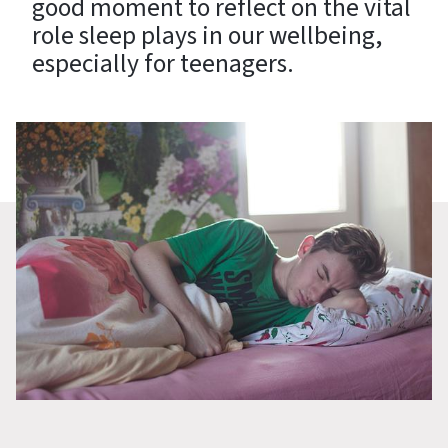
good moment to reflect on the vital
role sleep plays in our wellbeing,
especially for teenagers.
━━━━━━━━━━━━━━━━
* **EXERCISE INSTRUCTIONS**
Return the full listing exactly as written, without any of its images.

* **RESPONSE TO THIS TASK**
good moment to reflect on the vital
role sleep plays in our wellbeing,
especially for teenagers.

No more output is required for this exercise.